Guide du Pérou

CAJAMARCA

50 000 h. - Alt. 2750 m - 857 km au nord-est de Lima - 301 km de Trujillo

Sertie dans un écrin de montagnes, Cajamarca est considérée comme l’une des plus belles cités coloniales du Pérou. Indiens chamarrés et citadins affairés se croisent sur la plaza de Armas où plane encore le tumulte assourdi de la chute de l’empire inca. Ramassé tout autour, le petit centre historique et ses joyaux architecturaux appellent à la promenade loin des grands flux touristiques. Cité prospère grâce à son riche bassin minier, la ville bénéficie de sa situation au coeur d’une région tranquille et florissante : sa vaste et verdoyante vallée est un des bassins agricoles les plus fertiles des Andes du Nord du Pérou.

Cajamarca monumental


Façades de l'église San Francisco et de l'église de Belén (photo D. Diguay)
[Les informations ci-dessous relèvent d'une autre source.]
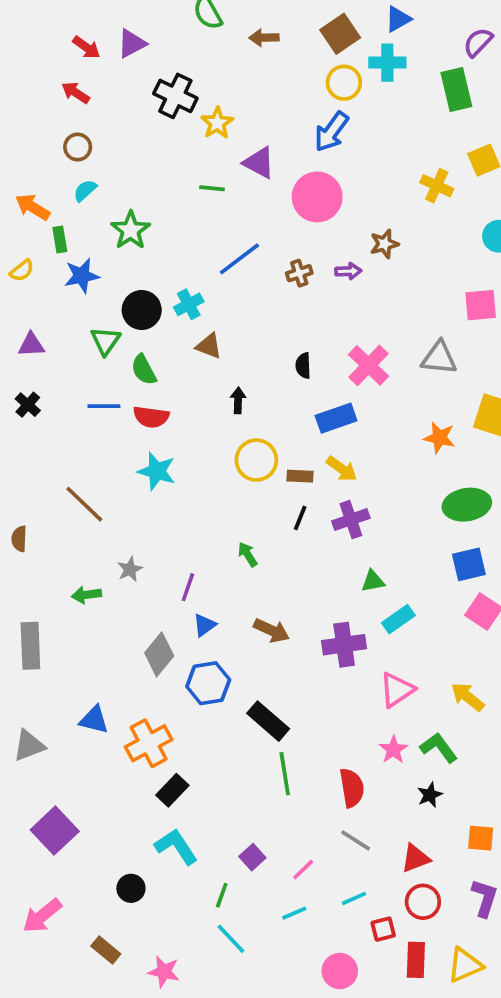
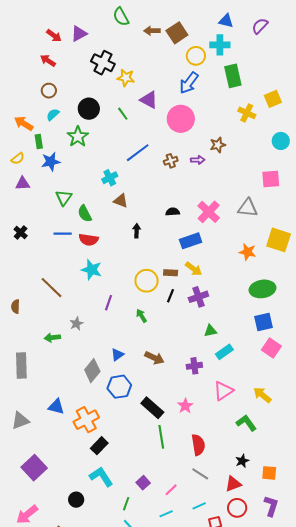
blue triangle: (398, 19) -> (226, 21), turned 42
brown square: (340, 34) -> (177, 33), moved
purple semicircle: (478, 42) -> (260, 26), moved
green rectangle: (456, 90) -> (233, 76), moved
yellow star: (217, 123) -> (126, 78), turned -30
green line: (212, 188) -> (123, 114), turned 48
black circle: (142, 310) -> (89, 109), moved
purple triangle: (31, 345) -> (23, 184), moved
black semicircle: (303, 366) -> (173, 212), turned 88
yellow circle: (256, 460) -> (147, 281), moved
purple line: (188, 587) -> (108, 303), moved
purple cross: (344, 645) -> (194, 366), size x0.7
pink star: (393, 750) -> (185, 406), moved
black star: (430, 795) -> (242, 461), moved

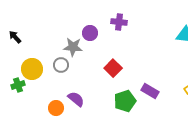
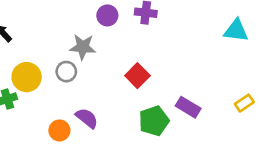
purple circle: (90, 33) -> (107, 15), moved

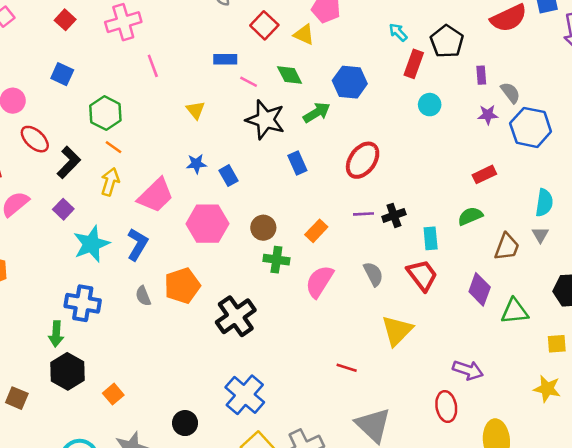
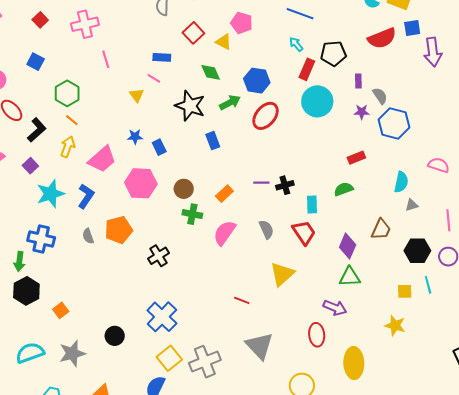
black pentagon: (447, 41) -> (333, 53), turned 30
pink line: (249, 82) -> (154, 78), moved
cyan circle: (430, 105) -> (317, 101), size x1.8
red ellipse: (363, 160) -> (266, 116), moved
gray triangle: (540, 235) -> (412, 205), moved, turned 40
brown trapezoid: (507, 247) -> (381, 229), moved
green triangle: (515, 311) -> (350, 277), moved
black cross: (236, 316) -> (159, 256), size x0.7

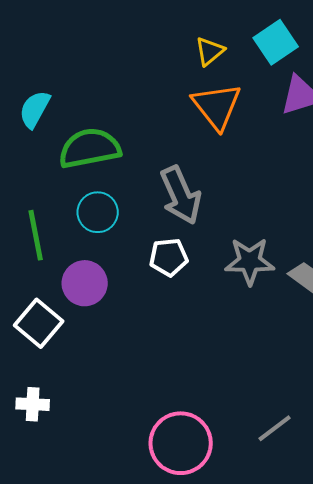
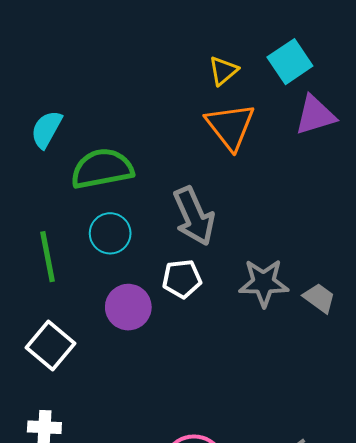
purple circle: (85, 283) -> (128, 307), moved

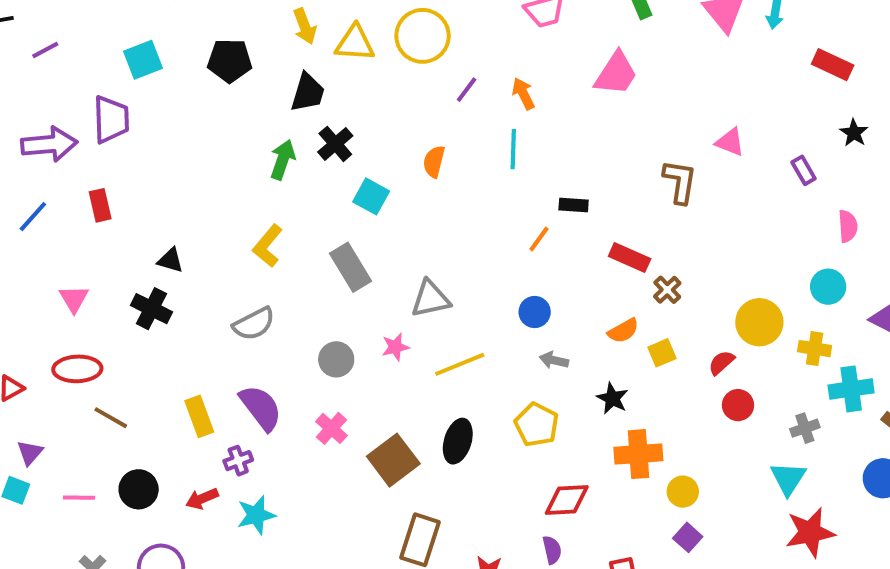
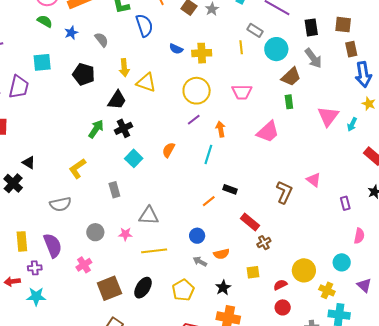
yellow circle: (423, 36) -> (197, 91), moved
gray rectangle: (351, 267) -> (114, 190), size x0.7
orange semicircle: (623, 331) -> (221, 254), moved

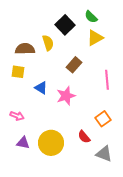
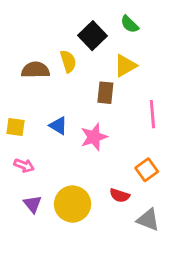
yellow triangle: (95, 38) -> (125, 66), moved
brown rectangle: (74, 65) -> (105, 93), turned -35
yellow square: (18, 72) -> (15, 127), moved
red semicircle: (84, 137) -> (120, 195), turned -32
purple triangle: (23, 143) -> (33, 204), turned 40

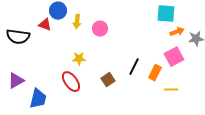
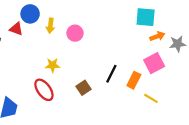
yellow line: (171, 90) -> (151, 98), turned 32

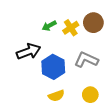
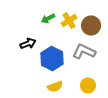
brown circle: (93, 23) -> (91, 25), moved
black arrow: (29, 51) -> (28, 43), size x0.7

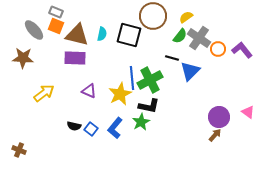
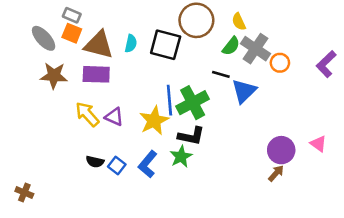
yellow semicircle: (186, 17) -> (239, 22), turned -80
purple L-shape: (242, 50) -> (326, 64), moved, turned -95
brown star: (23, 58) -> (54, 76), moved
yellow arrow: (44, 93) -> (87, 114), moved, turned -95

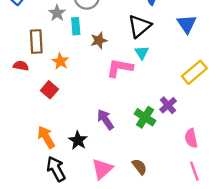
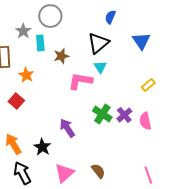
yellow rectangle: (194, 72) -> (148, 85), size x0.6
green cross: (145, 117) -> (102, 114), moved
pink semicircle: (191, 138) -> (145, 121), moved

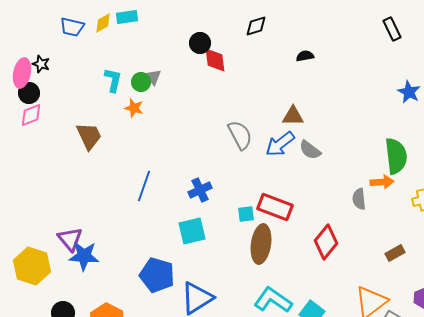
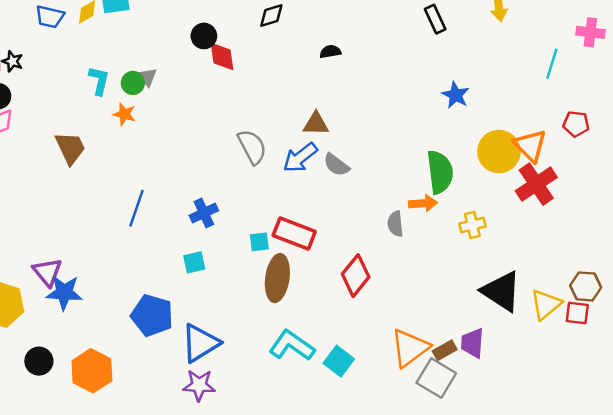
cyan square: (192, 231) -> (194, 262), size x0.7
brown rectangle: (395, 253) -> (445, 350), moved

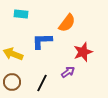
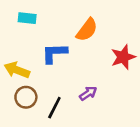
red star: (83, 52) -> (123, 57), moved
brown circle: (12, 82) -> (26, 97), moved

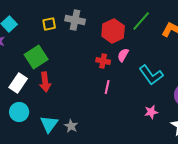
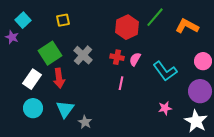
gray cross: (75, 20) -> (83, 55), moved, turned 30
pink semicircle: (123, 55) -> (135, 59), moved
cyan triangle: (49, 124) -> (65, 109), moved

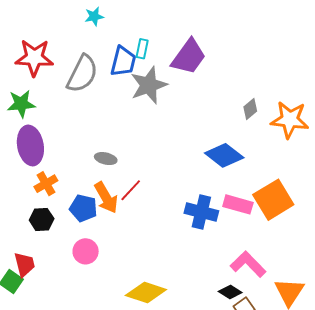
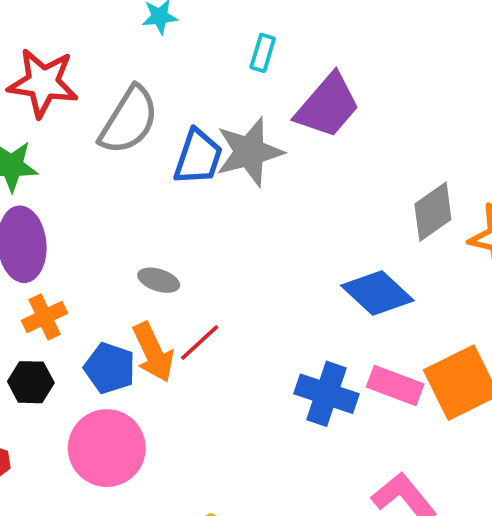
cyan rectangle: (142, 49) -> (263, 53), moved
blue trapezoid: (123, 61) -> (198, 157), moved
gray diamond: (250, 109) -> (433, 212), size x1.5
pink circle: (86, 251) -> (107, 448), size x1.6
Autour de la Plaza de Armas
La ville est organisée selon un plan orthogonal autour de la plaza de Armas, où fut autrefois exécuté l’Inca Atahualpa, et aujourd’hui centre animé d’une vie très provinciale. Il faut prendre le temps de s’asseoir sur un banc, au milieu du jardin agrémenté d’arbustes taillés selon l’humeur et la fantaisie du jardinier, de contempler les vieilles demeures à balcons de bois qui bordent la place, d’observer le va-et-vient des paysans qui se rendent au marché, d’admirer le ciel immense au-dessus des montagnes pour comprendre et partager le tranquille bonheur de Cajamarca…
La fontaine coloniale qui orne le centre de la place fut élevée en 1562. Commencée à la fin du 17e s. dans le style plateresque, la cathédrale est célèbre pour sa magnifique façade de style baroque, l’une des plus richement sculptées du Pérou, où abondent les corniches, les colonnes ciselées de grappes entrelacées de feuilles de vigne, et une multitude d'autres sujets. Les deux tours qui l'encadrent ne furent jamais achevées, d'où une impression de manque de hauteur et d'envolée à l'ensemble. L'intérieur, assez froid, renferme un maître-autel en bois sculpté, recouvert d'or, de style roccoco. À côté de la cathédrale, la chapelle du Sagrario (1685) renferme de beaux retables en bois sculpté.
De l’autre côté de la plaza de Armas, en retrait derrière un jardin, l’église San Francisco à la façade baroque du 17e s., bien plus sobre que celle de la cathédrale, est sans doute le premier sanctuaire chrétien fondé au Pérou. Près du maître-autel, on accède à des catacombes. Elle est flanquée à dr. de la chapelle de la Virgen de los Dolores (18e s.), patronne de Cajamarca, où est pieusement conservée la petite statue de la Vierge (1m30) couronnée d'or et enveloppée dans un riche manteau filé d'or de 3m de long. Très belle voûte en pierre sculptée.
L’église est annexée à un couvent ouvert à la visite, qui occupe l’emplacement d’un temple ou d’un palais que les Espagnols désignaient sous le nom de Fuente del Inca.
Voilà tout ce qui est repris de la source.